Au saxophone ténor, à la clarinette ou à la clarinette basse, Vandermark invente en conséquence : graves épais dédiés à Brötzmann, swing écorché évoquant Coleman Hawkins, construction à angles droits célébrant Anthony Braxton, dérapages volatiles honorant John Carter, graves sourds pliant sous l’autorité d’aigus dignes d’Eric Dolphy, subtil instrument en Si bémol prêchant la paix intérieure de Jimmy Giuffre.

Sur le conseil de Steve Lacy, Vandermark prouve que la nouveauté sort souvent de répétitions en proie à l’accident – maintenant ses efforts, il rappelle d’ailleurs ce que Mats Gustafsson donna sur Windows.

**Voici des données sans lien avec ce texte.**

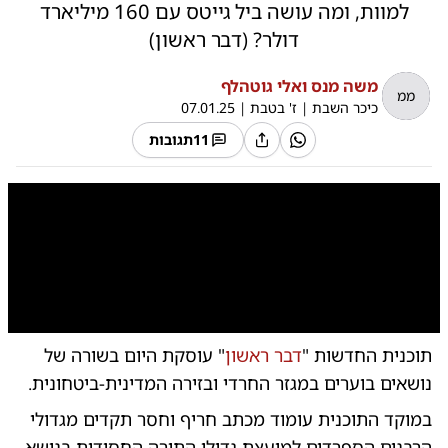
למוות, ומה עושה ביל גייטס עם 160 מיליארד
דולר? (דבר ראשון)
משה מנס ואלי גוטהלף
ממ
כיכר השבת
|
ז' בטבת
|
07.01.25
11
תגובות
0:00
/
39:15
10
10
תוכנית החדשות "
דבר ראשון
" עוסקת היום בשורה של
נושאים בוערים במגזר החרדי ובזירה המדינית-ביטחונית.
במוקד התוכנית עומוד מכתב חריף וחסר תקדים מגדולי
הרבנים הספרדים למועצת גדולי התורה החסידית בנושא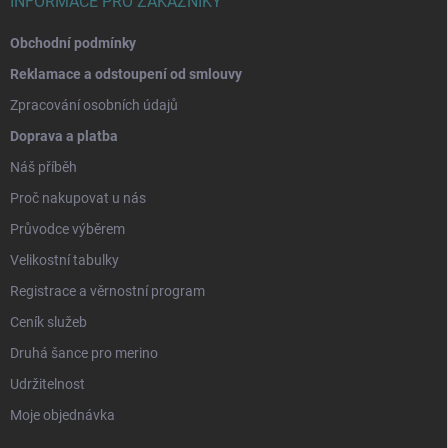
INFORMACE PRO ZÁKAZNÍKY
Obchodní podmínky
Reklamace a odstoupení od smlouvy
Zpracování osobních údajů
Doprava a platba
Náš příběh
Proč nakupovat u nás
Průvodce výběrem
Velikostní tabulky
Registrace a věrnostní program
Ceník služeb
Druhá šance pro merino
Udržitelnost
Moje objednávka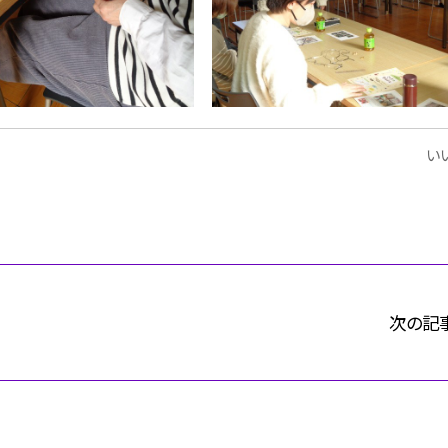
いい
次の記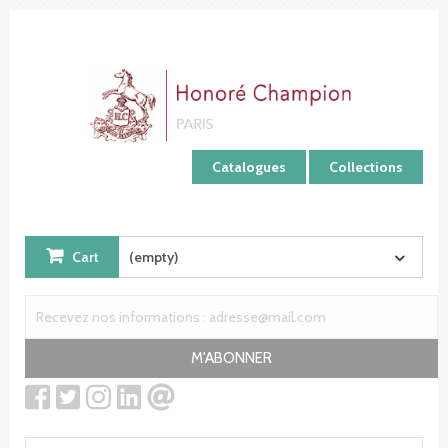
Cookies management panel
Catalogues
Collections
Cart
(empty)
M'ABONNER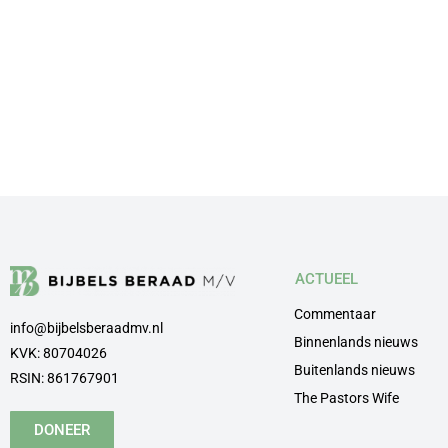
ACTUEEL
Commentaar
info@bijbelsberaadmv.nl
Binnenlands nieuws
KVK: 80704026
Buitenlands nieuws
RSIN: 861767901
The Pastors Wife
DONEER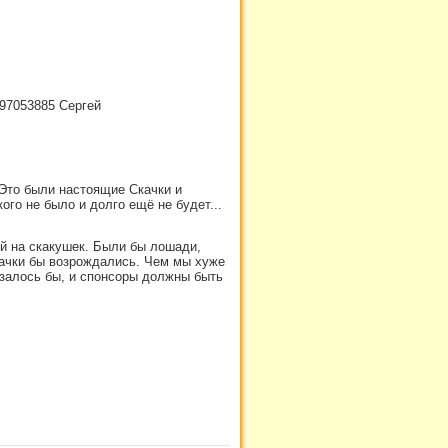
097053885 Сергей
 Это были настоящие Скачки и
о не было и долго ещё не будет...
й на скакушек. Были бы лошади,
скачки бы возрождались. Чем мы хуже
Казалось бы, и спонсоры должны быть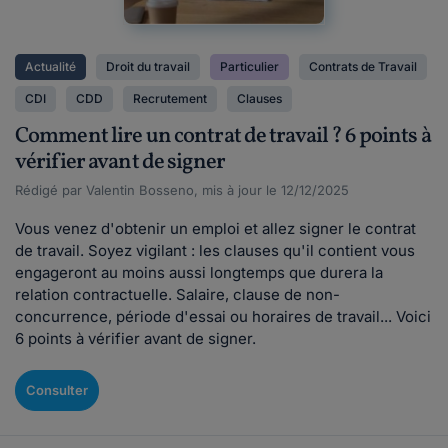
Actualité
Droit du travail
Particulier
Contrats de Travail
CDI
CDD
Recrutement
Clauses
Comment lire un contrat de travail ? 6 points à
vérifier avant de signer
Rédigé par Valentin Bosseno, mis à jour le 12/12/2025
Vous venez d'obtenir un emploi et allez signer le contrat
de travail. Soyez vigilant : les clauses qu'il contient vous
engageront au moins aussi longtemps que durera la
relation contractuelle. Salaire, clause de non-
concurrence, période d'essai ou horaires de travail... Voici
6 points à vérifier avant de signer.
Consulter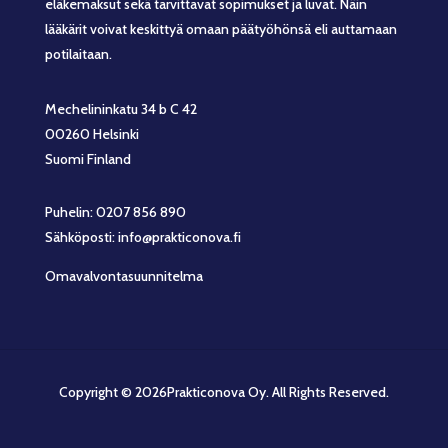
eläkemaksut sekä tarvittavat sopimukset ja luvat. Näin
lääkärit voivat keskittyä omaan päätyöhönsä eli auttamaan
potilaitaan.
Mechelininkatu 34 b C 42
00260 Helsinki
Suomi Finland
Puhelin: 0207 856 890
Sähköposti: info@prakticonova.fi
Omavalvontasuunnitelma
Copyright © 2026Prakticonova Oy. All Rights Reserved.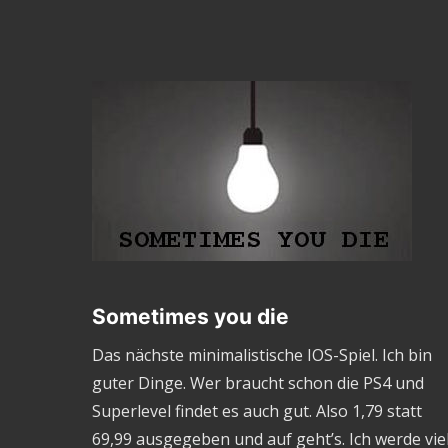
Sometimes you die
Das nächste minimalistische IOS-Spiel. Ich bin
guter Dinge. Wer braucht schon die PS4 und
Superlevel findet es auch gut. Also 1,79 statt
69,99 ausgegeben und auf geht’s. Ich werde vie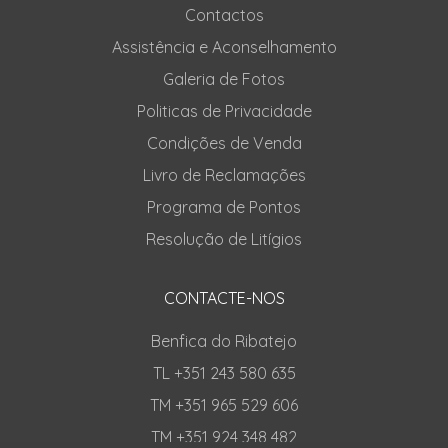
Contactos
Assistência e Aconselhamento
Galeria de Fotos
Politicas de Privacidade
Condições de Venda
Livro de Reclamações
Programa de Pontos
Resolução de Litígios
CONTACTE-NOS
Benfica do Ribatejo
TL +351 243 580 635
TM +351 965 529 606
TM +351 924 348 482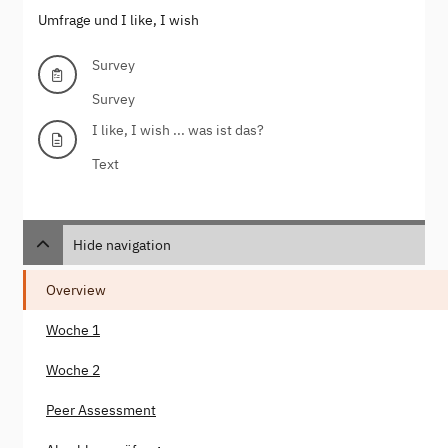
Umfrage und I like, I wish
Survey
Survey
I like, I wish ... was ist das?
Text
Hide navigation
Overview
Woche 1
Woche 2
Peer Assessment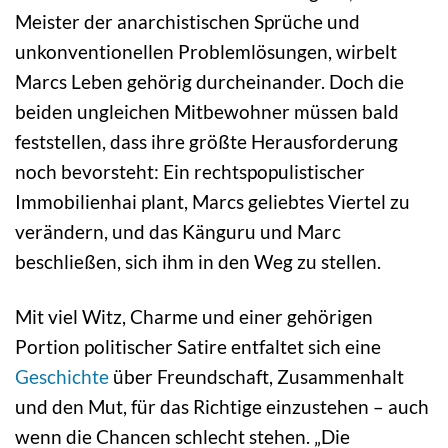
Meister der anarchistischen Sprüche und
unkonventionellen Problemlösungen, wirbelt
Marcs Leben gehörig durcheinander. Doch die
beiden ungleichen Mitbewohner müssen bald
feststellen, dass ihre größte Herausforderung
noch bevorsteht: Ein rechtspopulistischer
Immobilienhai plant, Marcs geliebtes Viertel zu
verändern, und das Känguru und Marc
beschließen, sich ihm in den Weg zu stellen.
Mit viel Witz, Charme und einer gehörigen
Portion politischer Satire entfaltet sich eine
Geschichte
über Freundschaft, Zusammenhalt
und den Mut, für das Richtige einzustehen – auch
wenn die Chancen schlecht stehen. „Die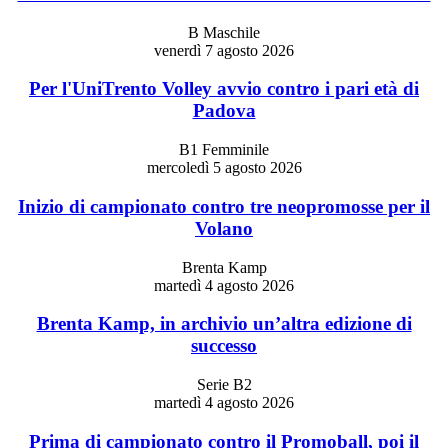
B Maschile
venerdì 7 agosto 2026
Per l'UniTrento Volley avvio contro i pari età di
Padova
B1 Femminile
mercoledì 5 agosto 2026
Inizio di campionato contro tre neopromosse per il
Volano
Brenta Kamp
martedì 4 agosto 2026
Brenta Kamp, in archivio un’altra edizione di
successo
Serie B2
martedì 4 agosto 2026
Prima di campionato contro il Promoball, poi il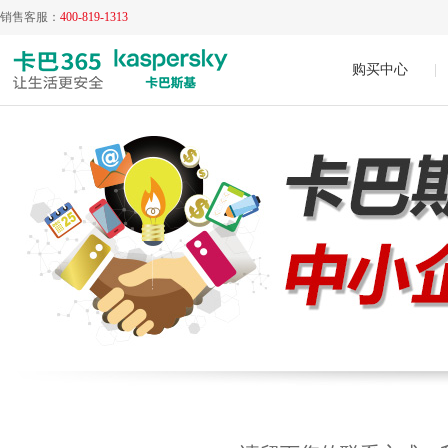
销售客服：
400-819-1313
购买中心
|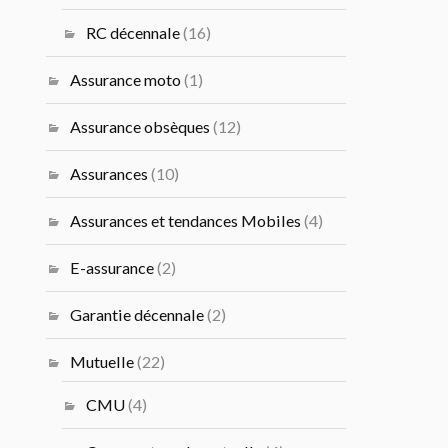
RC décennale
(16)
Assurance moto
(1)
Assurance obsèques
(12)
Assurances
(10)
Assurances et tendances Mobiles
(4)
E-assurance
(2)
Garantie décennale
(2)
Mutuelle
(22)
CMU
(4)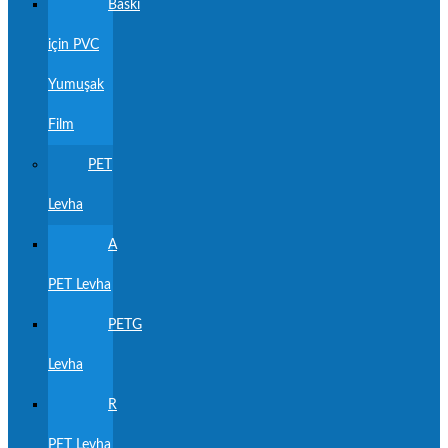
Baskı
için PVC
Yumuşak
Film
PET
Levha
A
PET Levha
PETG
Levha
R
PET Levha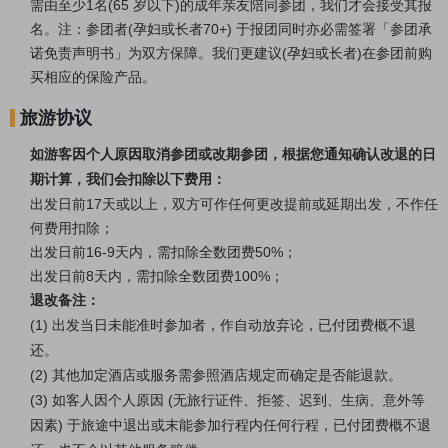
需由至少1名(65 岁以下)的成年亲友陪同参团，我们才会接受其报
名。注：参团者(孕妇或长者70+) 于报团同时亦必需签署「参团承
诺免责声明书」为双方保障。我们更建议(孕妇或长者)在参团前购
买相应的保险产品。
旅游协议
如
游客
因个人原因取消参团或改期参团，根据您通知确认改退的日
期计算，我们会扣除以下费用：
出发日前17天或以上，双方可作任何更改提前或延期出发，不作任
何费用扣除；
出发日前16-9天内，需扣除全数团费50%；
出发日前8天内，需扣除全数团费100%；
退改备注：
(1) 出发当日未能准时参加者，作自动放弃论，已付团费概不退
还。
(2) 其他加定酒店或服务需参照酒店规定而确定是否能退款。
(3) 如客人因个人原因 (无旅行证件、拒签、迟到、生病、意外等
因素) 于旅途中退出或末能参加行程内任何行程，已付团费概不退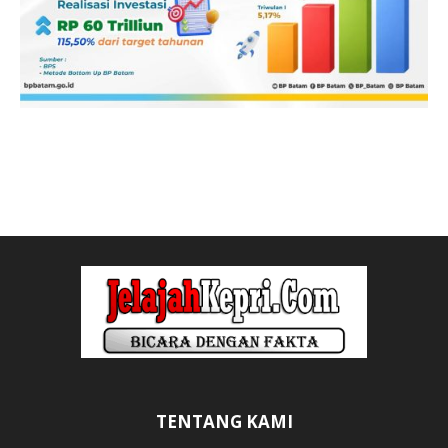
TENTANG KAMI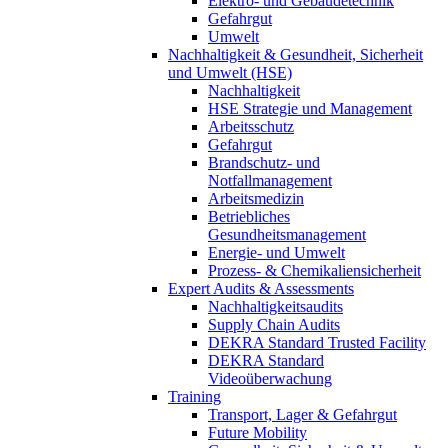
Elektro- und Gebäudetechnik
Gefahrgut
Umwelt
Nachhaltigkeit & Gesundheit, Sicherheit
und Umwelt (HSE)
Nachhaltigkeit
HSE Strategie und Management
Arbeitsschutz
Gefahrgut
Brandschutz- und
Notfallmanagement
Arbeitsmedizin
Betriebliches
Gesundheitsmanagement
Energie- und Umwelt
Prozess- & Chemikaliensicherheit
Expert Audits & Assessments
Nachhaltigkeitsaudits
Supply Chain Audits
DEKRA Standard Trusted Facility
DEKRA Standard
Videoüberwachung
Training
Transport, Lager & Gefahrgut
Future Mobility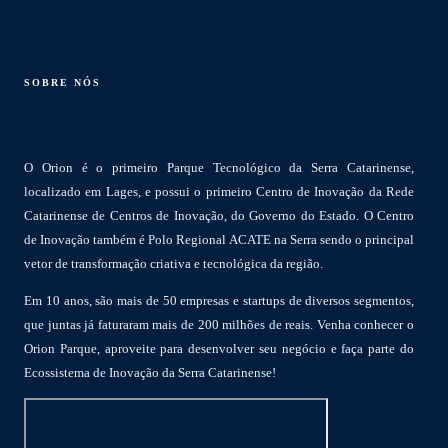
SOBRE NÓS
O Orion é o primeiro Parque Tecnológico da Serra Catarinense,
localizado em Lages, e possui o primeiro Centro de Inovação da Rede
Catarinense de Centros de Inovação, do Governo do Estado. O Centro
de Inovação também é Polo Regional ACATE na Serra sendo o principal
vetor de transformação criativa e tecnológica da região.
Em 10 anos, são mais de 50 empresas e startups de diversos segmentos,
que juntas já faturaram mais de 200 milhões de reais. Venha conhecer o
Orion Parque, aproveite para desenvolver seu negócio e faça parte do
Ecossistema de Inovação da Serra Catarinense!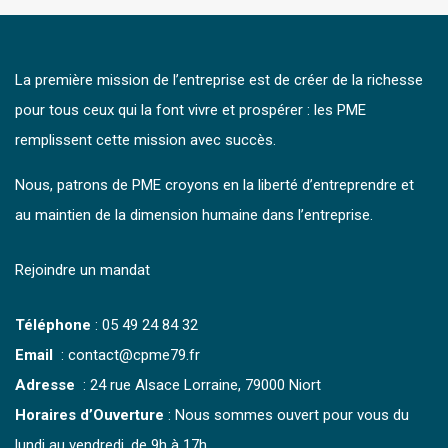
La première mission de l’entreprise est de créer de la richesse
pour tous ceux qui la font vivre et prospérer : les PME
remplissent cette mission avec succès.
Nous, patrons de PME croyons en la liberté d’entreprendre et
au maintien de la dimension humaine dans l’entreprise.
Rejoindre un mandat
Téléphone
:
05 49 24 84 32
Email
: contact@cpme79.fr
Adresse
: 24 rue Alsace Lorraine, 79000 Niort
Horaires d’Ouverture
: Nous sommes ouvert pour vous du
lundi au vendredi, de 9h à 17h.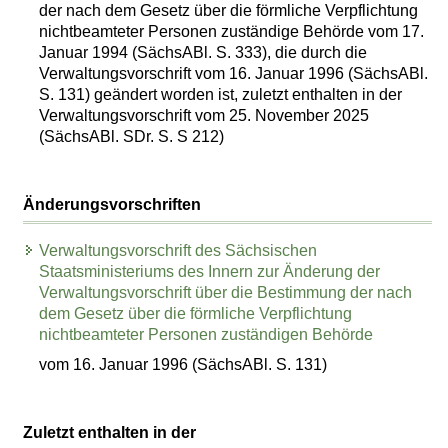
der nach dem Gesetz über die förmliche Verpflichtung
nichtbeamteter Personen zuständige Behörde vom 17.
Januar 1994 (SächsABl. S. 333), die durch die
Verwaltungsvorschrift vom 16. Januar 1996 (SächsABl.
S. 131) geändert worden ist, zuletzt enthalten in der
Verwaltungsvorschrift vom 25. November 2025
(SächsABl. SDr. S. S 212)
Änderungsvorschriften
Verwaltungsvorschrift des Sächsischen
Staatsministeriums des Innern zur Änderung der
Verwaltungsvorschrift über die Bestimmung der nach
dem Gesetz über die förmliche Verpflichtung
nichtbeamteter Personen zuständigen Behörde
vom 16. Januar 1996 (SächsABl. S. 131)
Zuletzt enthalten in der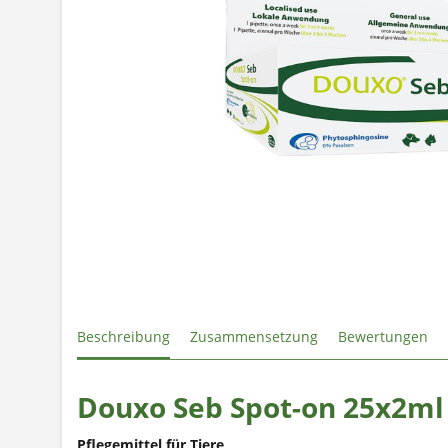
Beschreibung
Zusammensetzung
Bewertungen
Douxo Seb Spot-on 25x2ml
Pflegemittel für Tiere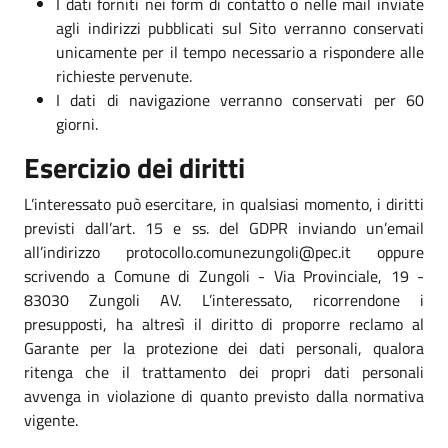
I dati forniti nei form di contatto o nelle mail inviate
agli indirizzi pubblicati sul Sito verranno conservati
unicamente per il tempo necessario a rispondere alle
richieste pervenute.
I dati di navigazione verranno conservati per 60
giorni.
Esercizio dei diritti
L’interessato può esercitare, in qualsiasi momento, i diritti
previsti dall’art. 15 e ss. del GDPR inviando un’email
all’indirizzo protocollo.comunezungoli@pec.it oppure
scrivendo a Comune di Zungoli - Via Provinciale, 19 -
83030 Zungoli AV. L’interessato, ricorrendone i
presupposti, ha altresì il diritto di proporre reclamo al
Garante per la protezione dei dati personali, qualora
ritenga che il trattamento dei propri dati personali
avvenga in violazione di quanto previsto dalla normativa
vigente.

En lien avec Joe McPhee, il déroule un hymne recueilli, qui en impose autant que ce jeu de clarinette basse qui, de bruits de clefs en perspectives de sonorités variées, invoque les cordes de McDowell. Après écoute – couplée au souvenir qu’on garde de celle de Furniture Music –, faut-il en conclure que tout solo de Ken Vandermark fait un disque indispensable ?

Ken Vandermark : Mark in the Water (Not Two / Instant Jazz)
Enregistrement : 29 novembre 2010. Edition : 2011.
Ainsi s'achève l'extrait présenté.